**AIM OF THE EXERCISE**
Starting at the line that contains "Tapis d'entrée", copy each line through the end of the listing below. Include both ends and output nothing more.

□ □ □ □ □ □ □

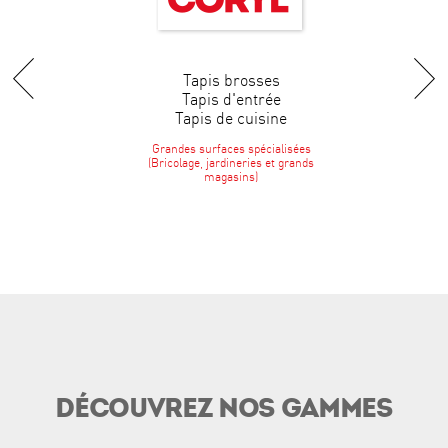
Tapis brosses
Tapis d'entrée
Tapis de cuisine
Grandes surfaces spécialisées
(Bricolage, jardineries et grands
magasins)
DÉCOUVREZ NOS GAMMES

□ □ □ □ □ □ □

**TASK ANSWER**
Tapis d'entrée
Tapis de cuisine
Grandes surfaces spécialisées
(Bricolage, jardineries et grands
magasins)
DÉCOUVREZ NOS GAMMES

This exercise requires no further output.